Holly Twelve Roses
by Paul Éluard
translated from French by Ross Belot & Sara Burant

     
    The ax the way to hold a broken glass
    The negation of a false note eyeshadow nails
    Common sense seaweed ravines all-or-nothing praise
    Astral decay and the reflection of its delirium
    The dew moon and many rowdy animals
    In this city of comrades this vanished city
    The vagabond storm its bursting eyes its potential fire
    The mixing of seeds sprouts and ashes
    Corner of Acacias masked with fragrance the sable pouts.
    
    Moon leaf flower breast and heavy eyelids
    Long kisses from the scarred fair-haired woman
    Who is always with me who is never alone
    Whose flow of no’s opposes me when yeses do not rain
    Her involuntary weakness
    Unceasing moans of love
    The elusive sip of whitewater
    The deceptive sip of fresh water
    She takes her first and last smokes.
    
    Lightweight furs dead from heat
    The blood of murder dismantling the negative statues
    She is wounded and pale and taciturn
    She is of a great artificial simplicity
    Unfathomable velvet dazzled shop-window
    Impalpable powder at the threshold of morning’s breeze
    Every dark image
    Lost in the expanse of her diurnal hair. 
    
Packingtown Review – Vol. 21, Spring 2024

Paul Éluard (1895-1952), an integral member of the French Surrealist movement, published over 30 poetry collections, often in collaboration with other poets or artists. During WWI he dug graves and wrote letters to families of soldiers killed in action. A French Communist Party member, in WWII he worked for the Resistance. After the war, he embraced the cause of peace.

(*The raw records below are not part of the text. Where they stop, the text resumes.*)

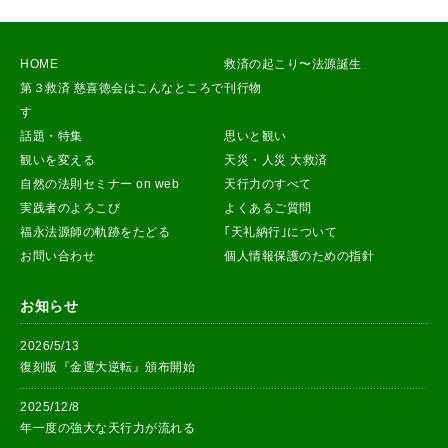
HOME
救済の起こり〜法源誕生
第３救済 慈喜徳会はこんなところで
刊行物
す
話題・特集
思いと観い
観いを変える
天災・人災 大救済
自然の法則セミナー on web
天行力のすべて
実践者のよろこび
よくあるご質問
福永法源師の軌跡をたどる
｢天礼納行｣について
お問い合わせ
個人情報保護のための指針
お知らせ
2026/5/13
復刻版『金運大逆転』頒布開始
2025/12/8
年一度の強大な天行力が流れる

Ross Belot's latest poetry collection, Moving to Climate Change Hours, was published in 2020. The recipient of a Canada Council for the Arts grant, he's been both long and short listed for the CBC Poetry Prize, and his poems appear in numerous journals. He lives in Hamilton, Ontario.

Sara Burant is the grateful recipient of a 2023 Oregon Literary Arts Fellowship. Her poems and reviews appear both online and in print. She lives in Eugene, Oregon with an attentive red heeler named Penn.